Table should not only use color to encode information (but formatting like bold and underline)

[edit]

As in a previous comment https://en.wikipedia.org/wiki/Talk:UTF-8/Archive_1#Colour_in_example_table? this has been done before, and is *better* so that everyone can clearly see the different part of the code. Relying on color alone is not good, due to color vision deficiencies and varying color rendition on devices. — Preceding unsigned comment added by 88.219.179.109 (talkcontribs) 02:26, 17 April 2020‎ (UTC)[reply]

[edit]
   and Microsoft has a script for Windows 10, to enable it by default for its program Microsoft Notepad
   "Script How to set default encoding to UTF-8 for notepad by PowerShell". gallery.technet.microsoft.com. Retrieved 2018-01-30.
   https://gallery.technet.microsoft.com/scriptcenter/How-to-set-default-2d9669ae?ranMID=24542&ranEAID=TnL5HPStwNw&ranSiteID=TnL5HPStwNw-1ayuyj6iLWwQHN_gI6Np_w&tduid=(1f29517b2ebdfe80772bf649d4c144b1)(256380)(2459594)(TnL5HPStwNw-1ayuyj6iLWwQHN_gI6Np_w)()
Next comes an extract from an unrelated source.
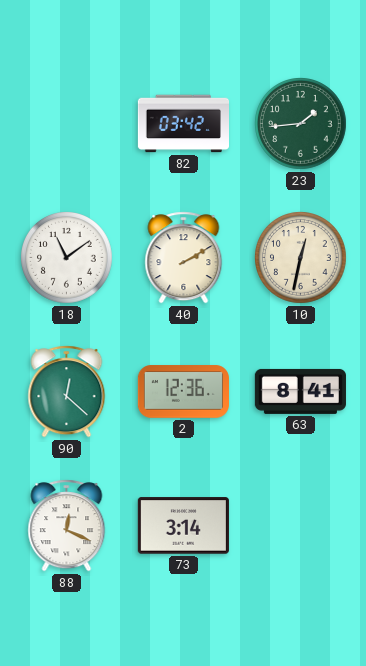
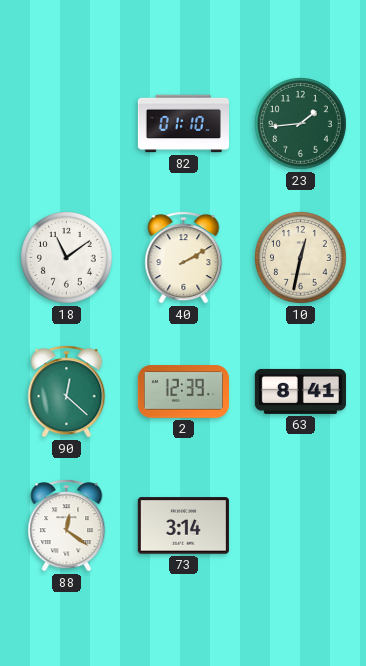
82: 03:42 -> 01:10
2: 12:36 -> 12:39
88: 12:19 -> 12:21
This link is dead. How to fix it? — Preceding unsigned comment added by Un1Gfn (talkcontribs) 02:58, 5 April 2021 (UTC)[reply]

That text, and that link, appears to have been removed, so there's no longer anything to fix. Guy Harris (talk) 23:43, 21 December 2023 (UTC)[reply]

The article contains "{{efn", which looks like a mistake.

I would've fixed it myself but I don't know how to transform the remaining sentence to make sense. 2A01:C23:8D8D:BF00:C070:85C1:B1B8:4094 (talk) 16:17, 2 April 2024 (UTC)[reply]

I fixed it, I think. I'm not 100% sure it's how the previous editors intended. I invite them to review and confirm. Indefatigable (talk) 19:03, 2 April 2024 (UTC)[reply]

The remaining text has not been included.